Résultat, quand Greta a assumé un discours anticapitaliste, anti-impérialiste et anticolonial, la masse ne l’a pas suivie. Elle est restée "seule", ou presque.. Non pas parce qu’elle allait trop loin, mais parce que beaucoup n’étaient jamais vraiment prêts à aller jusque-là.
Ce n’est pas Greta qui a radicalisé l’écologie, c’est l’écologie qui exigeait cette radicalité. Les gouvernements, eux, n’ont pas reculé par surprise. Ils ont simplement continué leur logique.
Priorité à l’économie, à la croissance, à la compétitivité. La population, surtout les classes populaires, n’a pas soudainement cessé de se soucier de l’environnement. Elle n’a juste plus le luxe de se mobiliser uniquement sur une écologie qui ne répond pas à la précarité, au logement, à l’alimentation, au travail.Quand on a faim, on ne peut pas sauver la planète à coups de slogans abstraits.

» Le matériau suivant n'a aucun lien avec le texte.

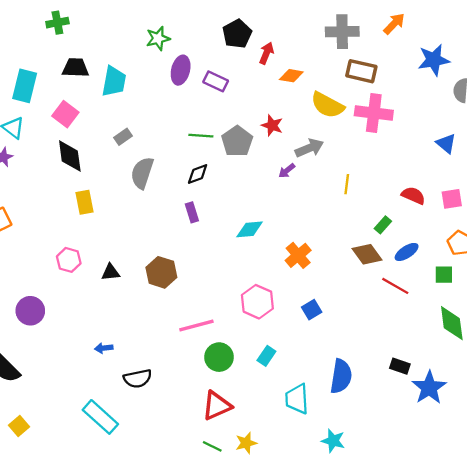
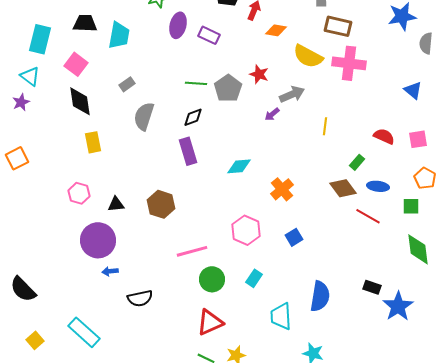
purple rectangle: (192, 212) -> (188, 151), size x1.5
blue ellipse: (407, 252) -> (378, 186), turned 40
purple circle: (30, 311) -> (98, 240), moved, size x1.4
cyan rectangle: (100, 417) -> (84, 332), moved

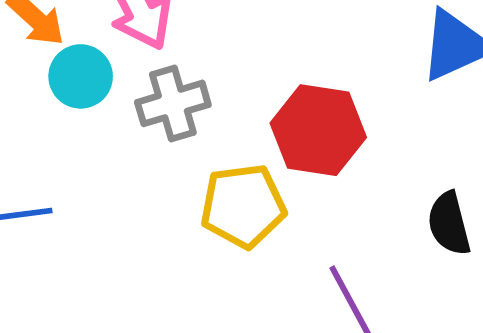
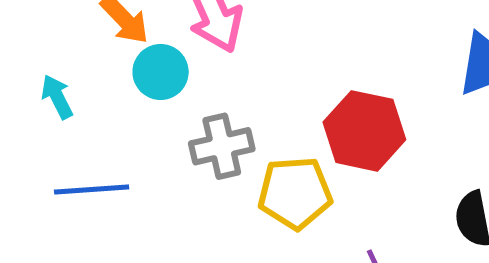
gray cross: (173, 103) -> (222, 146), moved

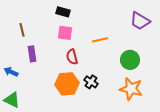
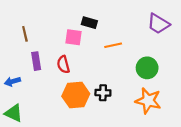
black rectangle: (63, 12) -> (89, 23), moved
red semicircle: (72, 57) -> (63, 64), moved
blue arrow: (11, 72) -> (12, 81), turned -40
black cross: (91, 82) -> (103, 93), turned -32

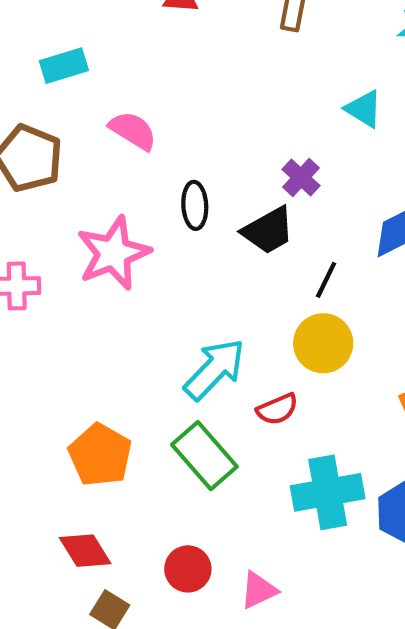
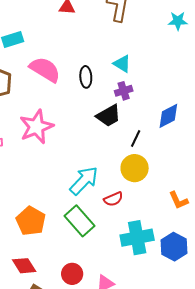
cyan triangle: (364, 109) -> (122, 64), moved
pink semicircle: (133, 131) -> (45, 70), size x1.4
purple cross: (301, 178) -> (124, 91), turned 30
black ellipse: (195, 205) -> (86, 77), moved

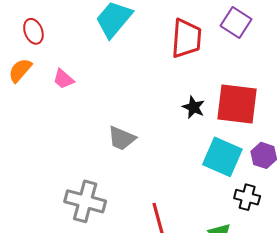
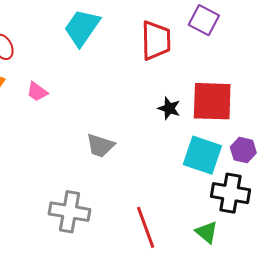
black cross: (247, 197) -> (230, 193), size x1.5

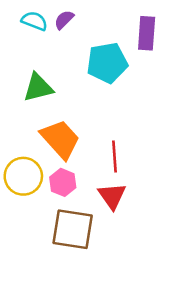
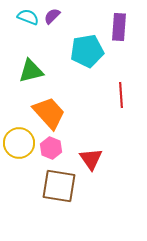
red line: (115, 157) -> (121, 95), moved

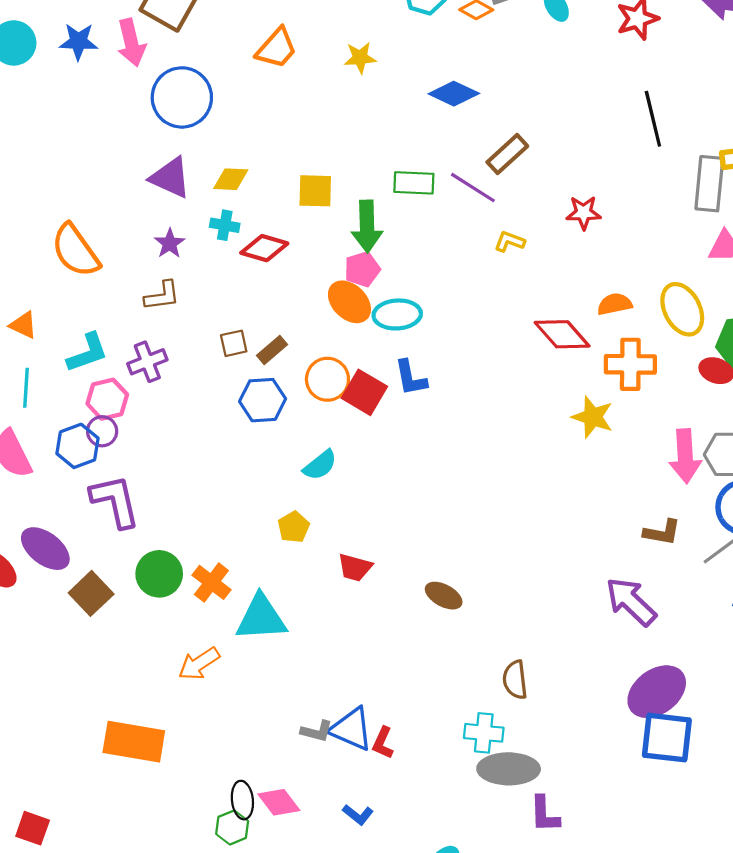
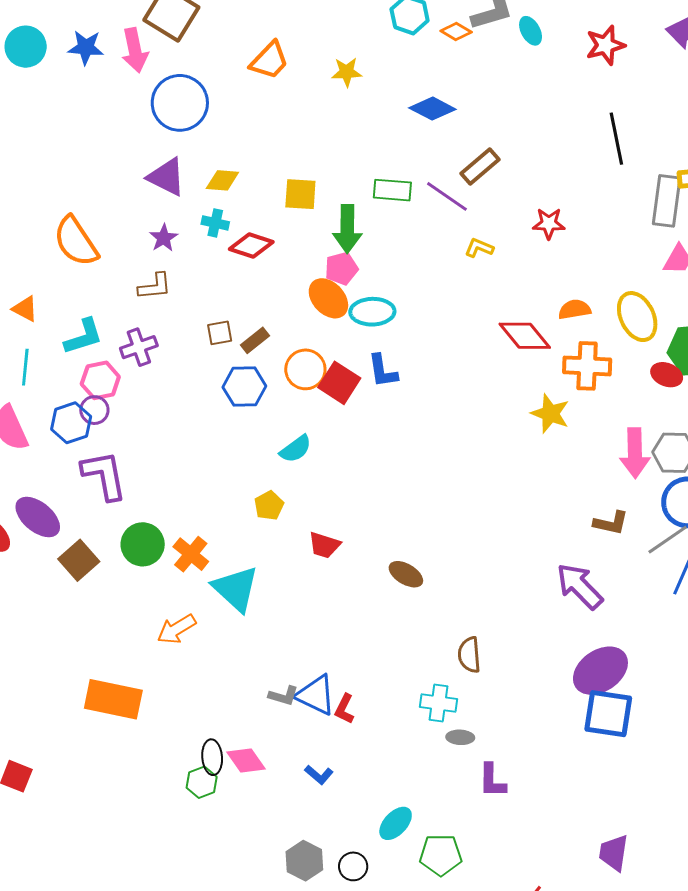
cyan triangle: (261, 618) -> (236, 589), turned 44
gray ellipse: (509, 769) -> (460, 737), size x0.5

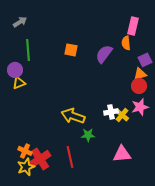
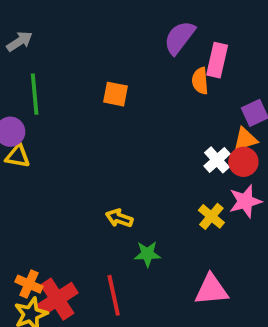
pink rectangle: (133, 26) -> (217, 60), moved
orange semicircle: (126, 43) -> (200, 81), moved
purple semicircle: (104, 54) -> (179, 38), moved
yellow triangle: (19, 83) -> (18, 156), turned 32
white cross: (111, 112) -> (217, 160), moved, turned -32
yellow arrow: (73, 116) -> (119, 218), size x0.6

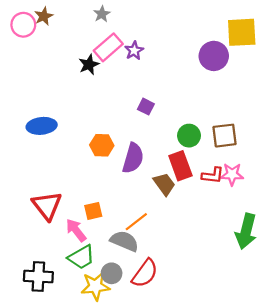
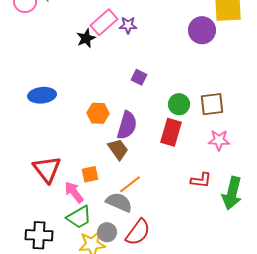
purple star: (134, 51) -> (128, 25), turned 30
red rectangle: (180, 166) -> (171, 132), turned 36
red L-shape: (213, 175) -> (201, 180), moved
brown trapezoid: (164, 184) -> (118, 149), moved

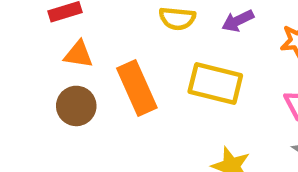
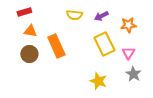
yellow rectangle: (215, 84) -> (104, 44), moved, turned 50

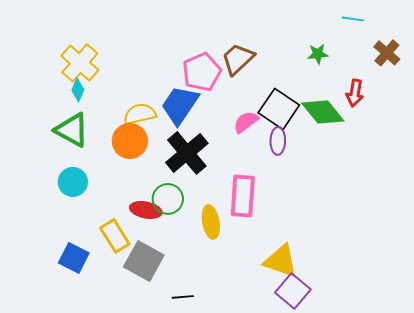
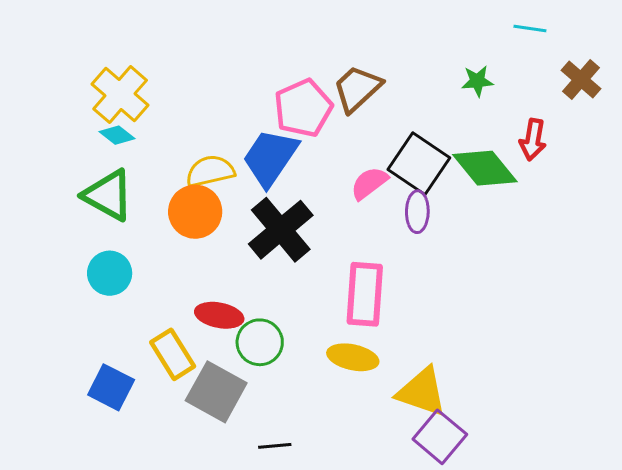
cyan diamond: (78, 90) -> (117, 135), turned -75
green circle: (168, 199) -> (260, 342), moved
yellow ellipse: (211, 222) -> (353, 357), moved, turned -68

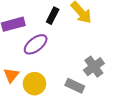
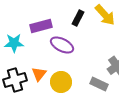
purple ellipse: (36, 44) -> (62, 45), turned 65

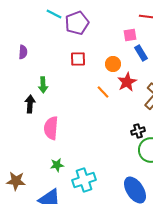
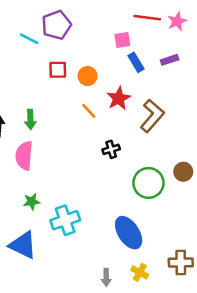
cyan line: (54, 14) -> (29, 39), moved
orange circle: (113, 64) -> (88, 76), moved
green arrow: (43, 85) -> (30, 120), moved
black cross: (138, 131) -> (111, 149), moved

Au Québec, ce recul s’est aussi incarné très concrètement dans l’action gouvernementale.La CAQ a progressivement vidé l’écologie de toute portée structurante, la réduisant à un irritant administratif. Le cas de la Fonderie Horne à Rouyn-Noranda est emblématique, une population exposée à une pollution toxique documentée, et un État qui choisit la complaisance économique plutôt que la protection de la santé publique. Et quand Bernard Drainville lâche son désormais célèbre « lâchez-moi avec les GES », ce n’est pas un dérapage isolé, c’est l’expression brute d’une ligne politique. Celle de l’écologie comme contrainte, jamais comme projet de transformation sociale.
Bref, Greta Thunberg est restée fidèle à la ligne écologiste. Elle est devenue ce que cette lutte exigeait qu’elle devienne. Ce qui s’est effondré, ce n’est pas l’écologie. C’est l’illusion qu’on pouvait la mener sans remettre en cause le capitalisme, l’impérialisme et les rapports de classe.
Si, en 2019, les 500 000 personnes dans les rues de Montréal avaient porté une perspective anticapitaliste claire, on aurait peut-être aujourd’hui 500 000 personnes contre l’impérialisme, 500 000 personnes contre l’exploitation, 500 000 personnes pour une écologie populaire....En somme,500 000 Greta Thunberg marchant encore aujourd’hui.